Kāma_Sutta

Kāma Sutta 1 — On Sensual Pleasures

[408] If objects of sensual pleasure were always to come about for beings who desire them, then when a being desires something and obtains it, that being would indeed become filled with delight.

But if, while desiring and longing, those sensual pleasures fade and slip away, then that being is shattered — as though struck by an arrow.

Whoever avoids sensual pleasures as one would avoid the head of a venomous snake with one’s own hand, that person, mindful, crosses over craving in this world.

When a person delights excessively in sensual pleasures — farms, land, wealth, cattle, horses, servants, laborers, women, and kin — then feeble mental defilements gain power and overwhelm that person.

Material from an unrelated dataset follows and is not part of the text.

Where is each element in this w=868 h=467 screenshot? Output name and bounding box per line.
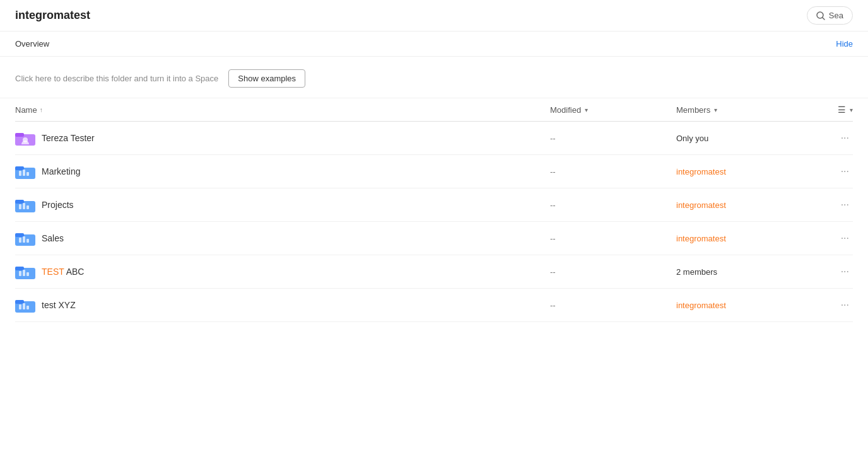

Great dangers likewise assail such a one, and suffering follows the one overcome by dangers as water enters a house with broken walls.

Therefore one should be ever mindful and abstain from sensual pleasures. Having abandoned those pleasures, one crosses the flood — as a man, after bailing out a boat, reaches the far shore.

End of Kāma Sutta 1.

Short Pāli Glossary (concise · intensive)

  • kāma — sensual pleasures; sense-desire tied to the five senses.
  • vatthukāma — “sensual objects”; external sense-objects which stimulate craving.
  • taṇhā — craving; thirst that drives becoming and suffering.
  • ogha — flood; metaphor for overwhelming defilements that sweep beings along in saṃsāra.
  • kilesa — defilements of mind such as greed, aversion, and delusion.
  • sati — mindfulness; clear awareness that guards the mind.
  • pāra — the far shore; awakening, liberation from saṃsāra.